* _DIRECTIONS_: Pictures excluded, copy all of the data below exactly.

Saved data entries:
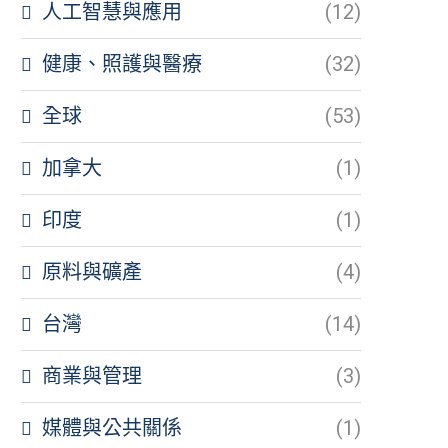
人工智慧與應用
(12)
健康、照護與醫療
(32)
全球
(53)
加拿大
(1)
印度
(1)
原料與礦產
(4)
台灣
(14)
商業與管理
(3)
媒體與公共關係
(1)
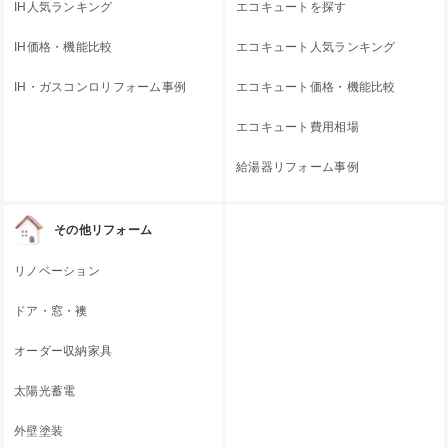
IH人気ランキング
エコキュートを探す
IH価格・機能比較
エコキュート人気ランキング
IH・ガスコンロリフォーム事例
エコキュート価格・機能比較
エコキュート費用相場
給湯器リフォーム事例
その他リフォーム
リノベーション
ドア・窓・襖
オーダー収納家具
太陽光蓄電
外壁塗装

* _FINAL ANSWER_:
人工智慧與應用
(12)
健康、照護與醫療
(32)
全球
(53)
加拿大
(1)
印度
(1)
原料與礦產
(4)
台灣
(14)
商業與管理
(3)
媒體與公共關係
(1)
IH人気ランキング
エコキュートを探す
IH価格・機能比較
エコキュート人気ランキング
IH・ガスコンロリフォーム事例
エコキュート価格・機能比較
エコキュート費用相場
給湯器リフォーム事例
その他リフォーム
リノベーション
ドア・窓・襖
オーダー収納家具
太陽光蓄電
外壁塗装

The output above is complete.